Nairo Quintana: ‘Alla Arkea mi hanno accolto molto bene’

Nairo Quintana ha già segnato cinque vittorie nello scampolo iniziale della stagione 2020, prima dello stop imposto dall'emergenza sanitaria. Oltre ai numeri sono state le sensazioni lasciate dallo scalatore colombiano a sorprendere positivamente gli addetti ai lavori e gli appassionati del grande ciclismo. Il corridore timoroso ed incerto, delle scorse stagioni in maglia Movistar, apparentemente in lotta con sé stesso prima che con gli altri, ha lasciato il posto ad una ritrovata autorevolezza e fiducia, un ritorno a quel Quintana forte e deciso degli esordi.

Secondo il ciclista colombiano questa rinascita è dovuta solo al cambio di squadra e all’ambiente finalmente sereno che ha trovato alla Arkea Samsic.

“Mi serviva semplicemente di essere felice. Era quello di cui avevo bisogno: stare bene, essere contento di quello che faccio. Alla Arkea mi hanno accolto molto bene, sono contento di lavorare con loro” ha dichiarato Quintana in un’intervista a Marca, confermando poi il suo programma di corse. Lo scalatore colombiano inizierà con il Tour de l’Ain per poi schierarsi al via del Delfinato, la corsa di preparazione al Tour de France, il suo unico e vero obiettivo stagionale.

I pronostici di Quintana

Nairo Quintana è stato coinvolto anche in un giro di pronostici sulle corse di questa strana e compressa stagione che aspetta il ciclismo tra agosto e ottobre. Il colombiano della Arkea non si è sottratto ed ha fatto dei nomi secchi per i grandi giri: “Per il Tour secondo me il principale favorito sarà Egan Bernal.

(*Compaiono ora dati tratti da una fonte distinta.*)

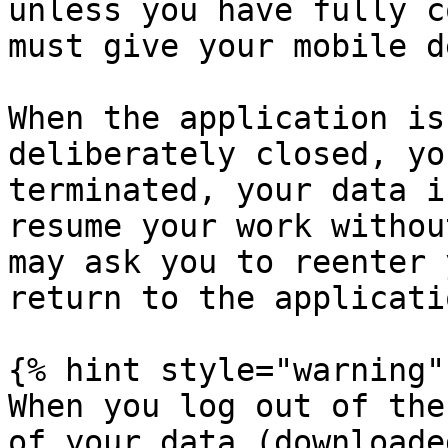
unless you have fully c
must give your mobile d
When the application is
deliberately closed, yo
terminated, your data i
resume your work withou
may ask you to reenter 
return to the applicatio
{% hint style="warning" 
When you log out of the
of your data (downloade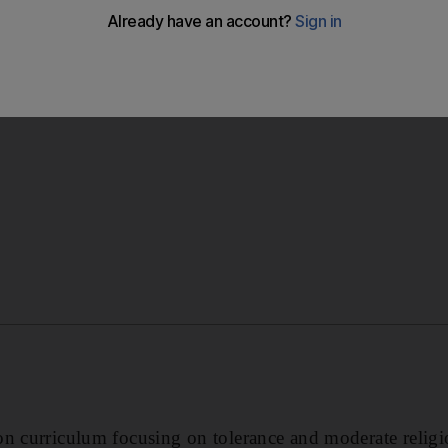
rking with the Ministry of Education on new curricula, incl
Hammadi said.
n curriculum focusing on tolerance and moderate religi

Per il Giro penso a Nibali, per la Vuelta forse Valverde. Per il Mondiale è difficile da dire ora a causa di tutte le corse concentrate e questa pausa fino a metà anno. dobbiamo aspettare” ha risposto Quintana, che ha confidato di sognare una storica vetta del ciclismo tra i successi che ancora mancano nel suo palmares.

“Un giorno vorrei vincere sull’Alpe d’Huez, è una salita che mi è sempre piaciuta. Ho sempre fatto bene ma senza riuscire a vincere” ha raccontato Quintana.